Danny bostezó. Le dolieron las encías.
– Vi los cuerpos, y creo que al Departamento de Policía no le importa. Eso me asusta.
Layman se enjugó la boca con la punta de la sábana.
– Entonces aquí tienes más razones para asustarte. Hora de la muerte: veintiséis a treinta horas atrás. Ambos fueron violados analmente por un cero positivo, según el semen. Las heridas de la espalda eran idénticas en tamaño y contenido fibroso a las de Martin Mitchell Goines. El hombre al que le falta un dedo murió de un corte en la garganta producido por un cuchillo afilado y dentado. No tengo la causa de la muerte del otro, pero apostaría por una sobredosis de barbitúricos. En nuestro amigo sin dedo encontré una cápsula pinchada con una aguja, sucia de vómito, bajo la lengua. Hice algunas pruebas y encontré un compuesto casero: secobarbital sódico y estricnina. El secobarbital actuaría primero, dejándolo inconsciente, la estricnina lo mataría. Creo que Sin Dedo sufrió una indigestión, vomitó parte de la droga y luchó por sobrevivir. Así perdió el dedo, peleando con el hombre del cuchillo. En cuanto analice la sangre de ambos y les haga un lavado de estómago, lo sabré con certeza. El hombre sin dedo era más grande. Más corriente sanguínea, por eso el compuesto no lo mató como al otro.

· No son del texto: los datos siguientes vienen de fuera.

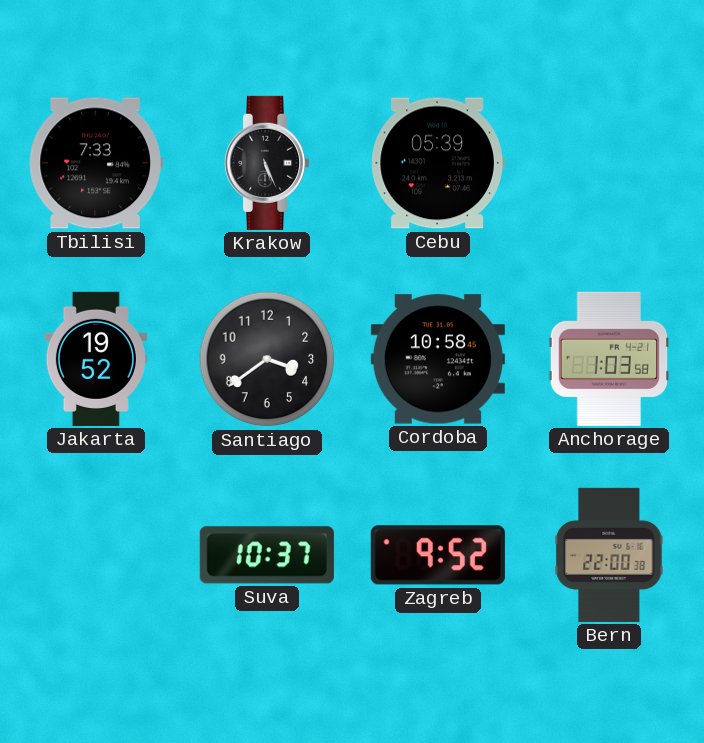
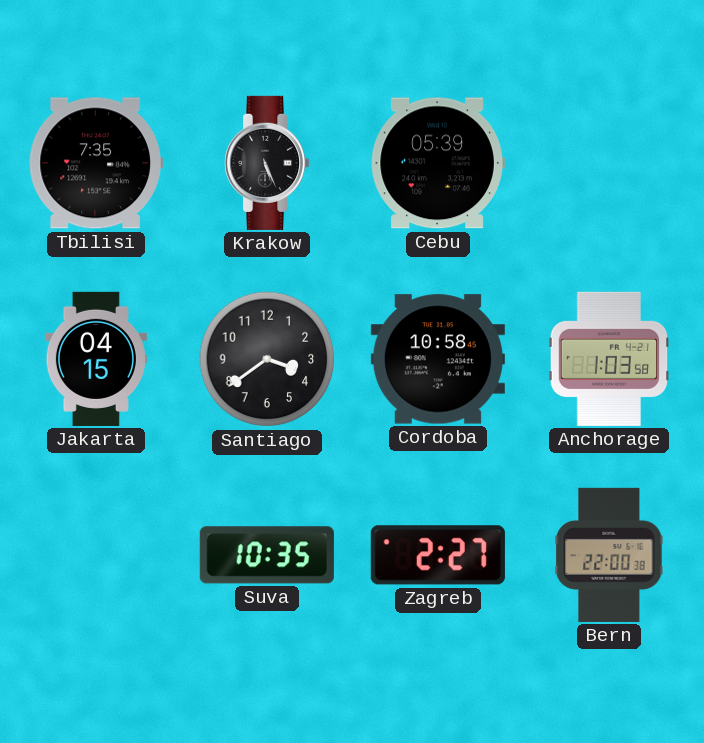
Tbilisi: 7:33 -> 7:35
Jakarta: 19:52 -> 04:15
Suva: 10:37 -> 10:35
Zagreb: 9:52 -> 2:27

Danny pensó en el 2307, los restos de vómito entre la sangre.
– ¿Las mordeduras en el estómago?
– No humanas pero humanas -dijo Layman-. Encontré saliva cero positivo y jugo gástrico humano en las heridas, pero las dentelladas eran demasiado frenéticas y estaban demasiado superpuestas para sacar moldes. Tengo tres cortes de dientes individuales, demasiado grandes para atribuirlos a un molde dental humano y demasiado desgarrados para identificarlos con métodos forenses. Además encontré un grumo de empaste dental en una herida. Usa postizos, Danny. Muy probablemente, encima de sus propios dientes. Podrían ser de acero o de otro material sintético, podrían ser dientes sacados de cadáveres de animales. Y ha hallado un modo para mutilar a las víctimas con ellos y tragar. No son humanos. Sé que esto no suena profesional, pero creo que este hijo de perra tampoco es humano.